Execute the following command to create the config map in Kubernetes

# kubectl create -f config-map.yaml

configmap/prometheus-server-conf created

create a prometheus deployment

create a file named prometheus-deployment.yaml and copy the following contents onto the file. In this configuration, we are mounting the Prometheus config map as a file inside /etc/prometheus as explained in the previous section

# cat prometheus-deployment.yaml

apiVersion: apps/v1

kind: Deployment

metadata:

  name: prometheus-deployment

  namespace: monitoring

  labels:

    app: prometheus-server

spec:

  replicas: 1

  selector:

    matchLabels:

      app: prometheus-server

  template:

    metadata:

      labels:

        app: prometheus-server

    spec:

      containers:

        - name: prometheus

          image: prom/prometheus

          args:

            - "--config.file=/etc/prometheus/prometheus.yml"

            - "--storage.tsdb.path=/prometheus/"

          ports:

            - containerPort: 9090

          volumeMounts:

            - name: prometheus-config-volume

              mountPath: /etc/prometheus/

            - name: prometheus-storage-volume

              mountPath: /prometheus/

      volumes:

        - name: prometheus-config-volume

          configMap:

            defaultMode: 420

            name: prometheus-server-conf

        - name: prometheus-storage-volume

          emptyDir: {}

# kubectl create  -f prometheus-deployment.yaml

deployment.apps/prometheus-deployment created

# kubectl get deployments --namespace=monitoring

NAME                          READY   UP-TO-DATE   AVAILABLE   AGE

prometheus-deployment   1/1               1                     1           3m55s

Querying

As soon as it starts, the Prometheus pod will be accumulating data. After a few minutes, you’ll have some records that you can query using Prometheus’s powerful query language. Kubernetes collects container metrics through cAdvisor. You can see all of the metrics that Kubernetes and cAdvisor provide out of the box in the dropdown menu on the query interface.

The CPU, memory, I/O, and network activity of your running containers are all measured, collected, and made available for queries and alerts. For example, you can see the memory usage of all of the containers running a particular image with a query like

container_memory_usage_bytes{image="CONTAINER:VERSION"}

Querying a container by image

It might not always be convenient to know the precise version of your container images - or perhaps you’d like to see memory usage across all versions of your image. For cases like these, the Prometheus query language supports regular expressions when matching events. You can rewrite your memory usage query as:

container_memory_usage_bytes{image=~"CONTAINER:.*"}

This is more convenient to type and more flexible across changes. Note that the equals sign after image, “=”, has been changed to an equals sign and tilde, “=~”, to indicate that the value in quotation marks is a regular expression.

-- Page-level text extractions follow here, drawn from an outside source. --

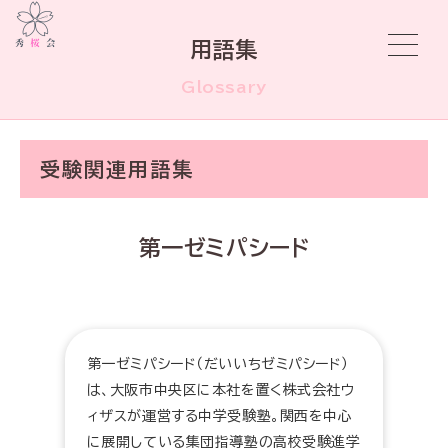
用語集
Glossary
受験関連用語集
第一ゼミパシード
第一ゼミパシード（だいいちゼミパシード）
は、大阪市中央区に本社を置く株式会社ウ
ィザスが運営する中学受験塾。関西を中心
に展開している集団指導塾の高校受験進学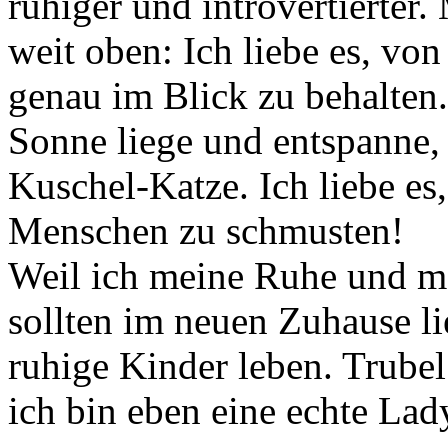
ruhiger und introvertierter.
weit oben: Ich liebe es, von
genau im Blick zu behalten.
Sonne liege und entspanne, 
Kuschel-Katze. Ich liebe es
Menschen zu schmusten!
Weil ich meine Ruhe und me
sollten im neuen Zuhause li
ruhige Kinder leben. Trubel
ich bin eben eine echte Lad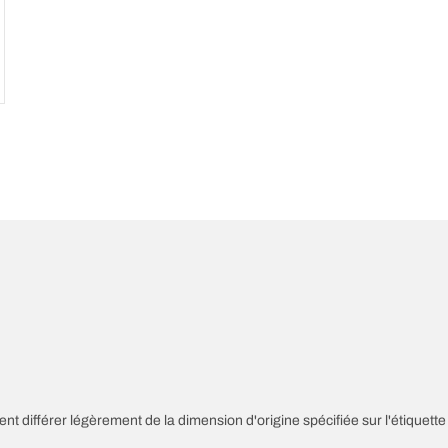
nt différer légèrement de la dimension d'origine spécifiée sur l'étiquette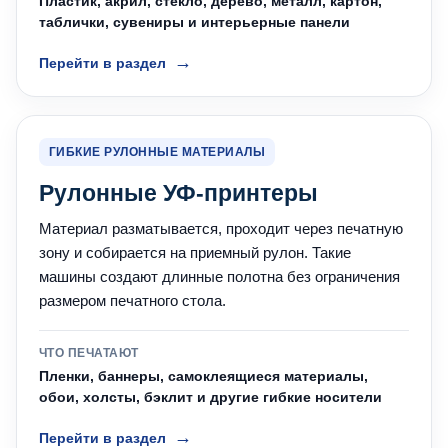
Пластик, акрил, стекло, дерево, металл, картон,
таблички, сувениры и интерьерные панели
Перейти в раздел
ГИБКИЕ РУЛОННЫЕ МАТЕРИАЛЫ
Рулонные УФ-принтеры
Материал разматывается, проходит через печатную
зону и собирается на приемный рулон. Такие
машины создают длинные полотна без ограничения
размером печатного стола.
ЧТО ПЕЧАТАЮТ
Пленки, баннеры, самоклеящиеся материалы,
обои, холсты, бэклит и другие гибкие носители
Перейти в раздел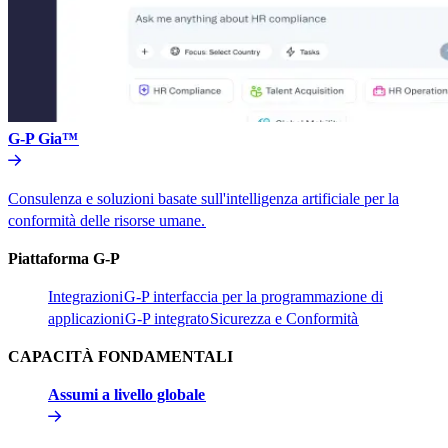
G-P Gia™​​
Consulenza e soluzioni basate sull'intelligenza artificiale per la
conformità delle risorse umane.​​
Piattaforma G-P​​
Integrazioni​​
G-P interfaccia per la programmazione di
applicazioni​​
G-P integrato​​
Sicurezza e Conformità​​
CAPACITÀ FONDAMENTALI​​
Assumi a livello globale​​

With Prometheus monitoring, Kubernetes, container- and image-level querying is just the beginning. Kubernetes annotates your container metrics with metadata that you can use to get a refined, application-level view of the performance of your workloads. Container-level metrics are labeled with the Kubernetes pod and namespace they are associated with. That means you can “zoom-out” from the container to the application and the cluster layers, to answer increasingly global questions.

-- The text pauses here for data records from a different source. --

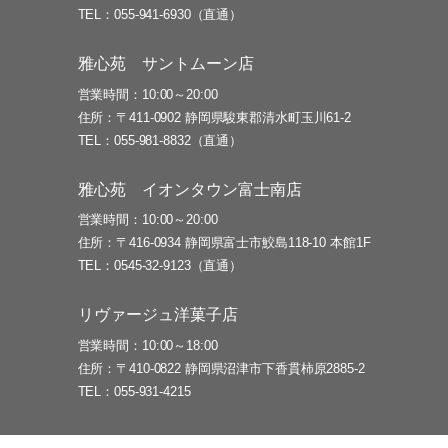
TEL
055-941-6930（直通）
雅心苑 サントムーン店
営業時間
10:00～20:00
住所
〒411-0902 静岡県駿東郡清水町玉川61-2
TEL
055-981-8832（直通）
雅心苑 イオンタウン富士南店
営業時間
10:00～20:00
住所
〒416-0934 静岡県富士市鮫島118-10 本館1F
TEL
0545-32-9123（直通）
リヴァージュ洋菓子店
営業時間
10:00～18:00
住所
〒410-0822 静岡県沼津市下香貫柿原2885-2
TEL
055-931-4215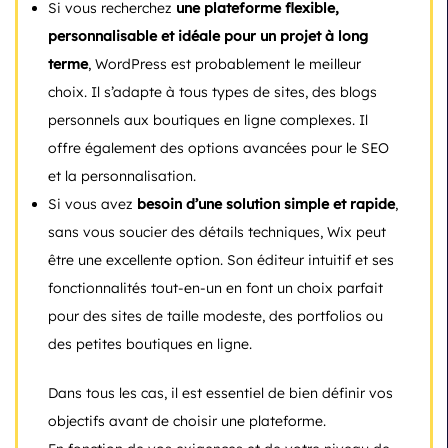
Si vous recherchez
une plateforme flexible,
personnalisable et idéale pour un projet à long
terme
, WordPress est probablement le meilleur
choix. Il s’adapte à tous types de sites, des blogs
personnels aux boutiques en ligne complexes. Il
offre également des options avancées pour le SEO
et la personnalisation.
Si vous avez
besoin d’une solution simple et rapide
,
sans vous soucier des détails techniques, Wix peut
être une excellente option. Son éditeur intuitif et ses
fonctionnalités tout-en-un en font un choix parfait
pour des sites de taille modeste, des portfolios ou
des petites boutiques en ligne.
Dans tous les cas, il est essentiel de bien définir vos
objectifs avant de choisir une plateforme.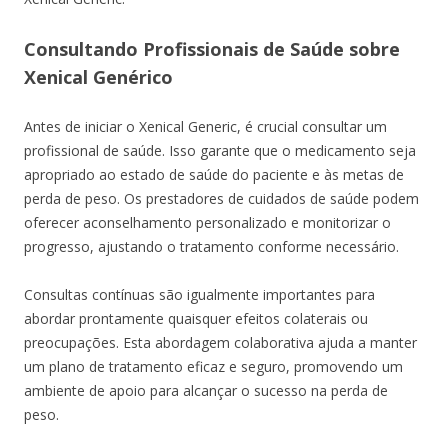
Consultando Profissionais de Saúde sobre
Xenical Genérico
Antes de iniciar o Xenical Generic, é crucial consultar um
profissional de saúde. Isso garante que o medicamento seja
apropriado ao estado de saúde do paciente e às metas de
perda de peso. Os prestadores de cuidados de saúde podem
oferecer aconselhamento personalizado e monitorizar o
progresso, ajustando o tratamento conforme necessário.
Consultas contínuas são igualmente importantes para
abordar prontamente quaisquer efeitos colaterais ou
preocupações. Esta abordagem colaborativa ajuda a manter
um plano de tratamento eficaz e seguro, promovendo um
ambiente de apoio para alcançar o sucesso na perda de
peso.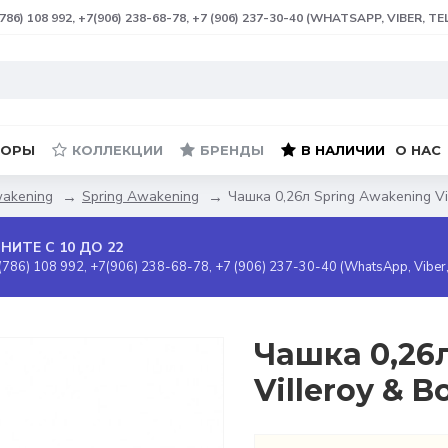
(786) 108 992, +7(906) 238-68-78, +7 (906) 237-30-40 (WHATSAPP, VIBER, T
БОРЫ
КОЛЛЕКЦИИ
БРЕНДЫ
В НАЛИЧИИ
О НАС
wakening
Spring Awakening
Чашка 0,26л Spring Awakening Vi
НИТЕ С 10 ДО 22
(786) 108 992, +7(906) 238-68-78, +7 (906) 237-30-40 (WhatsApp, Viber
Чашка 0,26
Villeroy & B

For example, how much memory are the tools in the Kube-system namespace using? That’s a question you can answer with a query like:

sum(container_memory_usage_bytes{kubernetes_namespace="kube-system"}) 

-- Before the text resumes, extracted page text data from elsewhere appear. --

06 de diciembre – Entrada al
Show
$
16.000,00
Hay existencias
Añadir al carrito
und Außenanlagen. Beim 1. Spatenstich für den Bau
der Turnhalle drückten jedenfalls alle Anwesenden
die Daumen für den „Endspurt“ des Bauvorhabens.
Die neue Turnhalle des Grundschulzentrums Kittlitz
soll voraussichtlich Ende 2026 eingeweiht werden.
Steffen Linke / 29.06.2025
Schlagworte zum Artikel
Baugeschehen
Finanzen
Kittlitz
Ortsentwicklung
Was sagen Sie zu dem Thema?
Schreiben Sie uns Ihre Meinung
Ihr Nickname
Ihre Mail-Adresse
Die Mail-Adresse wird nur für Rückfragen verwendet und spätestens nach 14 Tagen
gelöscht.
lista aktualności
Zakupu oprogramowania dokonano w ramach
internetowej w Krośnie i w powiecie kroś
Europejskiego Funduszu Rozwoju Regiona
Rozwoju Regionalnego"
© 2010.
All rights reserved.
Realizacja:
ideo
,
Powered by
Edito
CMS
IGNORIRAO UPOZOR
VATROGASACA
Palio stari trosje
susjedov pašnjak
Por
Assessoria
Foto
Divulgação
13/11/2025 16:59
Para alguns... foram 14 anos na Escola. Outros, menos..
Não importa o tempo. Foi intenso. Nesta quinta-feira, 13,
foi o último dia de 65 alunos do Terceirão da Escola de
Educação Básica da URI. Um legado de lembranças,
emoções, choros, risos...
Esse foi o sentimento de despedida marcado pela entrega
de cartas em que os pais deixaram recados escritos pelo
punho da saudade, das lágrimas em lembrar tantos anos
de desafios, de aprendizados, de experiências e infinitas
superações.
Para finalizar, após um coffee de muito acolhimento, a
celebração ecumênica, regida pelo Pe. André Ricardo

Something to note here is that we’ve been using the same query tools to inspect the behavior and performance of Kube-DNS, a core Kubernetes service, that you might use to inspect the applications you deploy to Kubernetes yourself. Right now, as long as a pod includes at least one container that exposes at least one port, Prometheus’s automatic service discovery will include it in the data collection.